The interview has been edited for clarity and brevity.
Filmmaker: Atlantics actor Amadou Mbow said in a New Yorker interview that with Mati “there is no timing, only searching until you find.” Keeping that in mind, I would love to know what the timing of this film was, and how did it find you?
Diop: Lots of artists and directors share the feeling that through many different films, they are haunted by one and the same story. It takes different shapes, different forms, different lenses. So, the starting point of a film or its timing, it’s both very connected to constraints and worldly things, but also completely timeless. Whether it’s Atlantics or Dahomey, they both come from places that I wouldn’t even be able to know where the starting point is. They seem to be anchored in a story that goes beyond my own lifetime. What we’re dealing with is intertwined between very intimate and political, individual and collective history. So, a film is not only about me, my concerns and my obsessions, it’s also about what inhabits me.
Filmmaker: But this is the fastest film you’ve ever made, right?
Diop: This film took me the least amount of time. I was able to make the film in two years, which is very short for me compared to the journey that Atlantic and A 1000 Suns were. The first films you make are your own cinema school. They are films where you search for your own language and tempo and pace, and it was more a confirmation, an affirmation of that language that is now much more integrated in me; not only in terms of form, but also in terms of purpose. The purposes, the topics, the issues, the questions I was dealing with, are quite philosophical. I feel that is what gives it this timeless feeling, because it’s a very meditative film, which doesn’t take away the political dimension and urgency of it. But it’s really a reflection, a meditation on the stigmas of colonization and an invitation for action. The journey was extremely rich but in the end it was quite fast—from the first ideas to the final cut.

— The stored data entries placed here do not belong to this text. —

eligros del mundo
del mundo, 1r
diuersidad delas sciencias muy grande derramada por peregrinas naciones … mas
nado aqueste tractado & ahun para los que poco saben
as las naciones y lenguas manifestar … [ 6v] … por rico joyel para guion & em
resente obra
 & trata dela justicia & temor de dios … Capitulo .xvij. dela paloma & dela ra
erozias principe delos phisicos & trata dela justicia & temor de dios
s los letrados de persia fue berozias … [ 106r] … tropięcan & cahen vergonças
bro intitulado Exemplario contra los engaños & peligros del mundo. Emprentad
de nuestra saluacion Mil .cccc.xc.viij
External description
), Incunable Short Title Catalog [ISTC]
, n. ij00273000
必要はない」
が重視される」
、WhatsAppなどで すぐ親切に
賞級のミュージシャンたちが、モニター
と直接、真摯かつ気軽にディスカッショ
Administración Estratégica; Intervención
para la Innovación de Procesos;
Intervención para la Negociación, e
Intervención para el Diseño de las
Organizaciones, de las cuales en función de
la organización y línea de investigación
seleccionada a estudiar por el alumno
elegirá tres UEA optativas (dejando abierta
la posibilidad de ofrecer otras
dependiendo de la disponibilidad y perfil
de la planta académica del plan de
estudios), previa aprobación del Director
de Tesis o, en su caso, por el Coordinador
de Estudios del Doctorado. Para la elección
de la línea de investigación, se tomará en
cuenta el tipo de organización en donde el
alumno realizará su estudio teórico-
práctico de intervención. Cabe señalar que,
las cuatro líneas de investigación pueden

Filmmaker: You said somewhere that when you heard Macron talk about restituting these Beninese artifacts, you felt like the ground under your feet slipped.

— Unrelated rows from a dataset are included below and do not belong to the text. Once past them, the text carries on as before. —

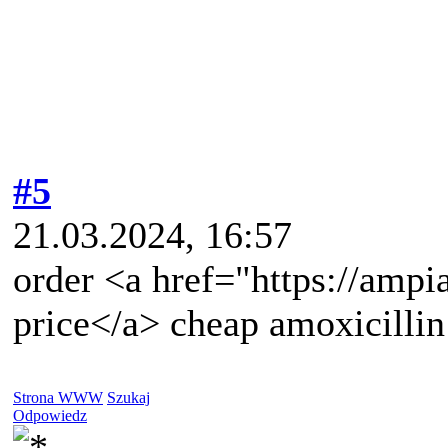
#5
21.03.2024, 16:57
order <a href="https://ampi
price</a> cheap amoxicillin 
Strona WWW
Szukaj
Odpowiedz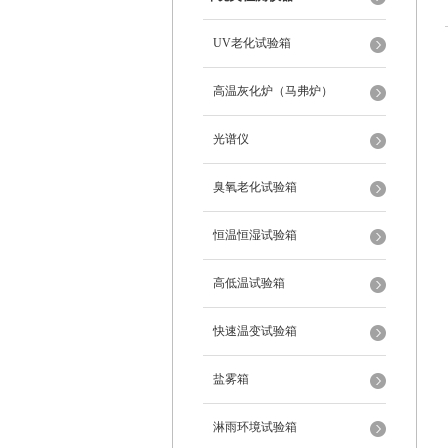
UV老化试验箱
高温灰化炉（马弗炉）
光谱仪
臭氧老化试验箱
恒温恒湿试验箱
高低温试验箱
快速温变试验箱
盐雾箱
淋雨环境试验箱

Diop: Some of that may be lost in translation. I said two things, one that the speech of Emmanuel Macron itself was hors-sol, which means disconnected from reality. And the other is the idea of vertigo that I felt when I first heard the word “restitution.” It was the first time I had heard the word being pronounced by a French president in the political landscape. The feeling I went through was comparable to a vertigo provoked by a slight earthquake, because it was the first time in my life that I was hearing this topic being considered in politics. And the shock is, when you hear a topic that is suddenly becoming a reality, it confronts you with the immensity of the taboo. It just revealed the slowness with which French society is processing its colonial legacy.
Filmmaker: Is restitution something you had thought a lot about?
Diop: The subject of restitution was something that I took time to face, because it’s one of those angles of a colonial legacy that is probably the most well dissimulated. As a child to your teenage years, when you cross these [museum] spaces, you experience the most strange, completely deformed and transformed relationship to actual history. You see artifacts exposed in an appearance of respect and conservation without any traces of violence or context of colonialism. That creates a very oblique and completely reversed experience of reality. It really shapes your historical consciousness in such a dysfunctional way. It works on people’s minds and makes them accept a universal Western narrative that is much more difficult to get control of. It’s difficult to deconstruct.
Filmmaker: My favorite parts of Dahomey are where a large cross-section of students are trying to deconstruct this act of restitution. Why did you decide to include that?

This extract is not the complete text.